=== Provided information ===
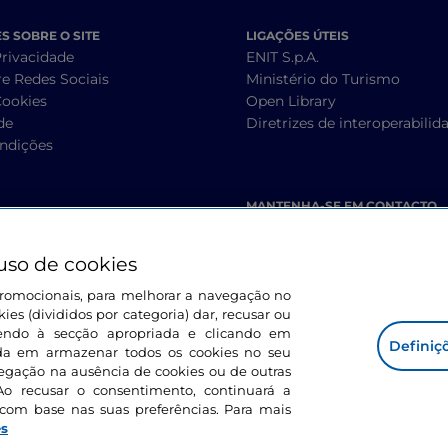
 SOBRE O SITE
LIGAÇÕES ÚTEIS
Privacidade
ENIT S.p.A.
re Redes Sociais
Ministério do Turismo
Cookies
Open Library
de
Diretrizes de interoperabilid
ndições
MANTENHA-SE EM CONTACTO
uso de cookies
s promocionais, para melhorar a navegação no
ies (divididos por categoria) dar, recusar ou
endo à secção apropriada e clicando em
Definiç
corda em armazenar todos os cookies no seu
vegação na ausência de cookies ou de outras
Ao recusar o consentimento, continuará a
com base nas suas preferências. Para mais
es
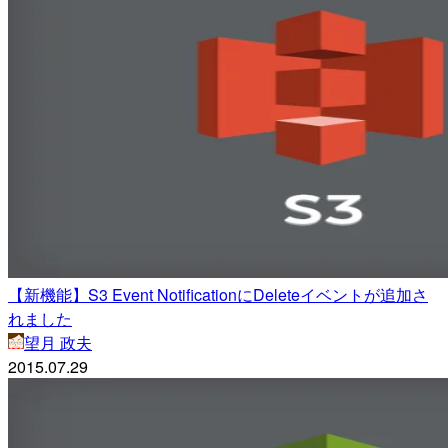
【新機能】S3 Event NotificationにDeleteイベントが追加さ
れました
望月 政夫
2015.07.29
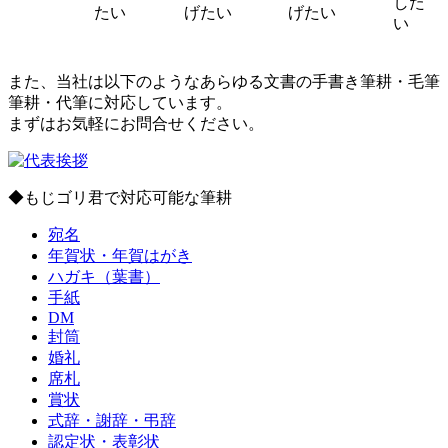
した
たい
げたい
げたい
い
また、当社は以下のようなあらゆる文書の手書き筆耕・毛筆
筆耕・代筆に対応しています。
まずはお気軽にお問合せください。
◆もじゴリ君で対応可能な筆耕
宛名
年賀状・年賀はがき
ハガキ（葉書）
手紙
DM
封筒
婚礼
席札
賞状
式辞・謝辞・弔辞
認定状・表彰状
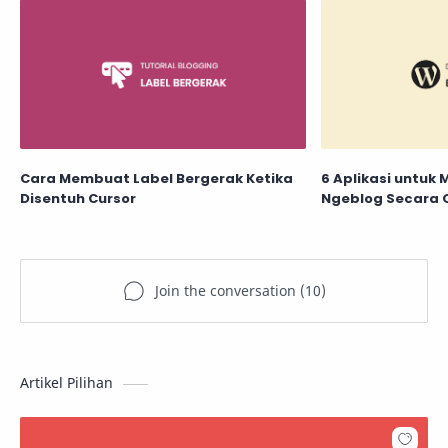
Cara Membuat Label Bergerak Ketika
6 Aplikasi untuk 
Disentuh Cursor
Ngeblog Secara O
Artikel Pilihan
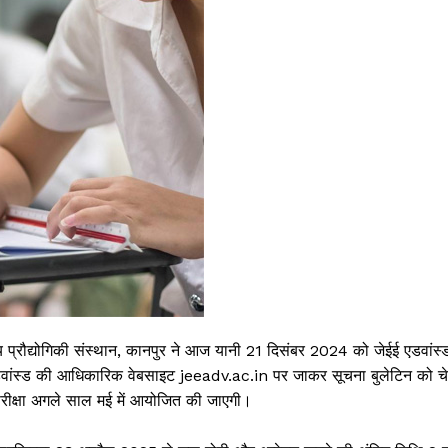
योगिकी संस्थान, कानपुर ने आज यानी 21 दिसंबर 2024 को जेईई एडवांस्
 एडवांस्ड की आधिकारिक वेबसाइट jeeadv.ac.in पर जाकर सूचना बुलेटिन को च
रीक्षा अगले साल मई में आयोजित की जाएगी।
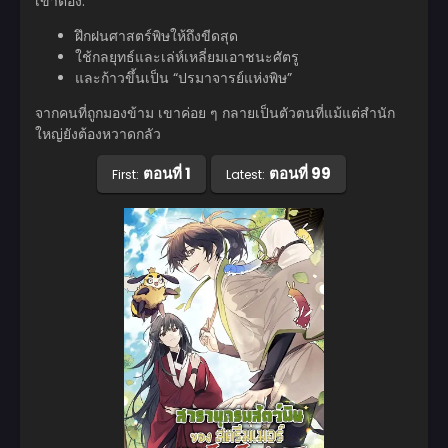
เขาต้อง:
ฝึกฝนศาสตร์พิษให้ถึงขีดสุด
ใช้กลยุทธ์และเล่ห์เหลี่ยมเอาชนะศัตรู
และก้าวขึ้นเป็น “ปรมาจารย์แห่งพิษ”
จากคนที่ถูกมองข้าม เขาค่อย ๆ กลายเป็นตัวตนที่แม้แต่สำนัก
ใหญ่ยังต้องหวาดกลัว
ตอนที่ 1
ตอนที่ 99
First:
Latest:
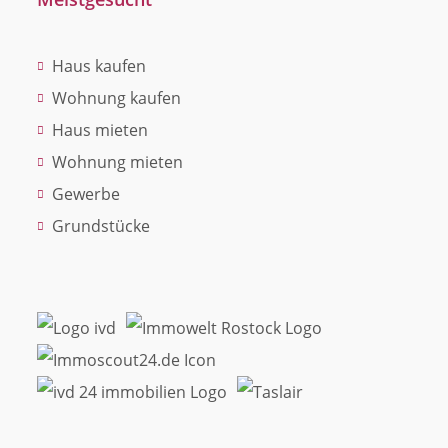
Haus kaufen
Wohnung kaufen
Haus mieten
Wohnung mieten
Gewerbe
Grundstücke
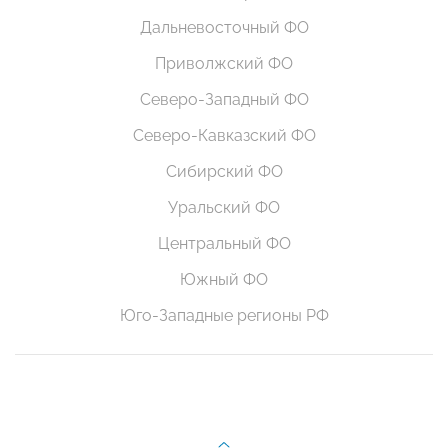
Дальневосточный ФО
Приволжский ФО
Северо-Западный ФО
Северо-Кавказский ФО
Сибирский ФО
Уральский ФО
Центральный ФО
Южный ФО
Юго-Западные регионы РФ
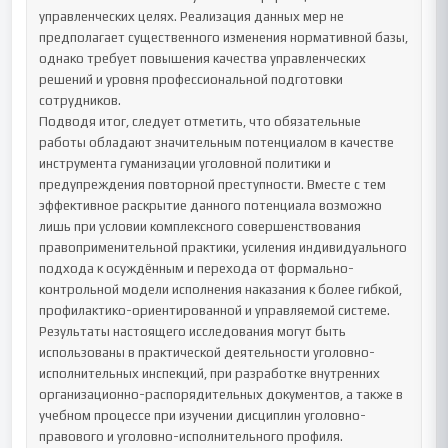
управленческих целях. Реализация данных мер не 
предполагает существенного изменения нормативной базы, 
однако требует повышения качества управленческих 
решений и уровня профессиональной подготовки 
сотрудников.

Подводя итог, следует отметить, что обязательные 
работы обладают значительным потенциалом в качестве 
инструмента гуманизации уголовной политики и 
предупреждения повторной преступности. Вместе с тем 
эффективное раскрытие данного потенциала возможно 
лишь при условии комплексного совершенствования 
правоприменительной практики, усиления индивидуального 
подхода к осуждённым и перехода от формально-
контрольной модели исполнения наказания к более гибкой, 
профилактико-ориентированной и управляемой системе.

Результаты настоящего исследования могут быть 
использованы в практической деятельности уголовно-
исполнительных инспекций, при разработке внутренних 
организационно-распорядительных документов, а также в 
учебном процессе при изучении дисциплин уголовно-
правового и уголовно-исполнительного профиля. 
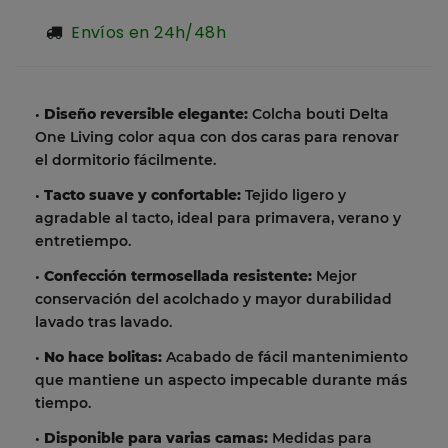
Envíos en 24h/48h
•
Diseño reversible elegante:
Colcha bouti Delta
One Living color aqua con dos caras para renovar
el dormitorio fácilmente.
•
Tacto suave y confortable:
Tejido ligero y
agradable al tacto, ideal para primavera, verano y
entretiempo.
•
Confección termosellada resistente:
Mejor
conservación del acolchado y mayor durabilidad
lavado tras lavado.
•
No hace bolitas:
Acabado de fácil mantenimiento
que mantiene un aspecto impecable durante más
tiempo.
•
Disponible para varias camas:
Medidas para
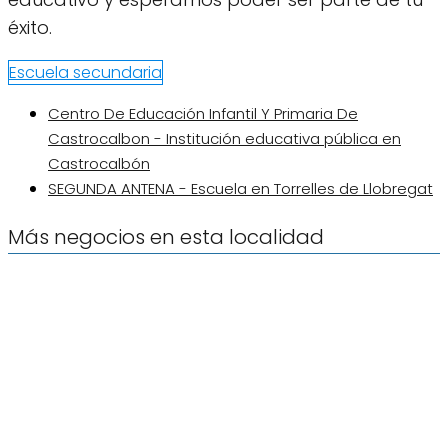
éxito.
Escuela secundaria
Centro De Educación Infantil Y Primaria De
Castrocalbon - Institución educativa pública en
Castrocalbón
SEGUNDA ANTENA - Escuela en Torrelles de Llobregat
Más negocios en esta localidad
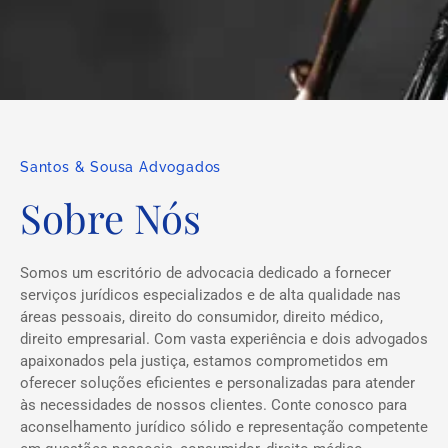
Santos & Sousa Advogados
Sobre Nós
Somos um escritório de advocacia dedicado a fornecer
serviços jurídicos especializados e de alta qualidade nas
áreas pessoais, direito do consumidor, direito médico,
direito empresarial. Com vasta experiência e dois advogados
apaixonados pela justiça, estamos comprometidos em
oferecer soluções eficientes e personalizadas para atender
às necessidades de nossos clientes. Conte conosco para
aconselhamento jurídico sólido e representação competente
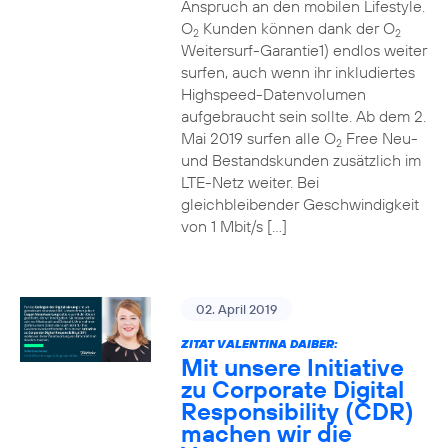
Anspruch an den mobilen Lifestyle.
O
Kunden können dank der O
2
2
Weitersurf-Garantie1) endlos weiter
surfen, auch wenn ihr inkludiertes
Highspeed-Datenvolumen
aufgebraucht sein sollte. Ab dem 2.
Mai 2019 surfen alle O
Free Neu-
2
und Bestandskunden zusätzlich im
LTE-Netz weiter. Bei
gleichbleibender Geschwindigkeit
von 1 Mbit/s […]
02. April 2019
ZITAT VALENTINA DAIBER:
Mit unsere Initiative
zu Corporate Digital
Responsibility (CDR)
machen wir die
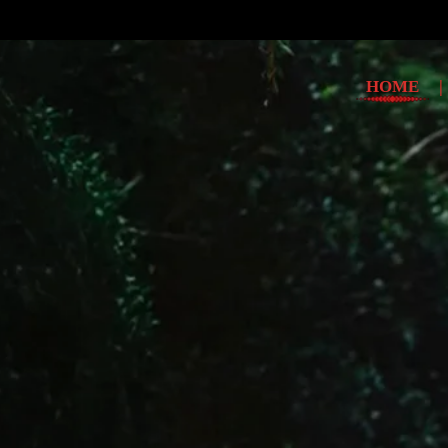
HOME
|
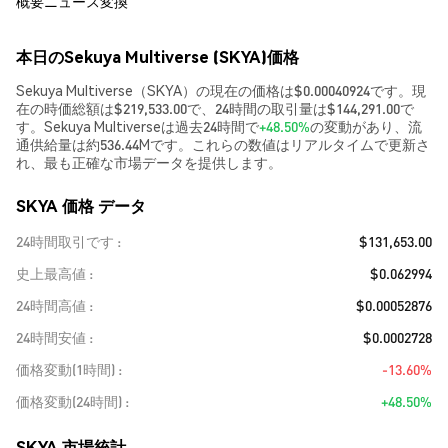
概要
ニュース
変換
本日のSekuya Multiverse (SKYA)価格
Sekuya Multiverse（SKYA）の現在の価格は$0.00040924です。現
在の時価総額は$219,533.00で、24時間の取引量は$144,291.00で
す。Sekuya Multiverseは過去24時間で
+48.50%
の変動があり、流
通供給量は約536.44Mです。これらの数値はリアルタイムで更新さ
れ、最も正確な市場データを提供します。
SKYA 価格 データ
24時間取引です
$131,653.00
史上最高値
$0.062994
24時間高値
$0.00052876
24時間安値
$0.0002728
価格変動(1時間)
-13.60%
価格変動(24時間)
+48.50%
SKYA 市場統計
===
Action item | Reproduce, without alteration and without pictures, only those lines that lie between the first line of the entries above and the line containing "ฝึกฝนศาสตร์พิษให้ถึงขีดสุด", both of them included.

Your response |
 SOBRE O SITE
LIGAÇÕES ÚTEIS
Privacidade
ENIT S.p.A.
re Redes Sociais
Ministério do Turismo
Cookies
Open Library
de
Diretrizes de interoperabilid
ndições
MANTENHA-SE EM CONTACTO
uso de cookies
s promocionais, para melhorar a navegação no
ies (divididos por categoria) dar, recusar ou
endo à secção apropriada e clicando em
Definiç
corda em armazenar todos os cookies no seu
vegação na ausência de cookies ou de outras
Ao recusar o consentimento, continuará a
com base nas suas preferências. Para mais
es
【新機能】S3 Event NotificationにDeleteイベントが追加さ
れました
望月 政夫
2015.07.29
した
たい
げたい
げたい
い
また、当社は以下のようなあらゆる文書の手書き筆耕・毛筆
筆耕・代筆に対応しています。
まずはお気軽にお問合せください。
◆もじゴリ君で対応可能な筆耕
宛名
年賀状・年賀はがき
ハガキ（葉書）
手紙
DM
封筒
婚礼
席札
賞状
式辞・謝辞・弔辞
認定状・表彰状
Cara Membuat Label Bergerak Ketika
6 Aplikasi untuk 
Disentuh Cursor
Ngeblog Secara O
Artikel Pilihan
योगिकी संस्थान, कानपुर ने आज यानी 21 दिसंबर 2024 को जेईई एडवांस्
 एडवांस्ड की आधिकारिक वेबसाइट jeeadv.ac.in पर जाकर सूचना बुलेटिन को च
रीक्षा अगले साल मई में आयोजित की जाएगी।
เขาต้อง:
ฝึกฝนศาสตร์พิษให้ถึงขีดสุด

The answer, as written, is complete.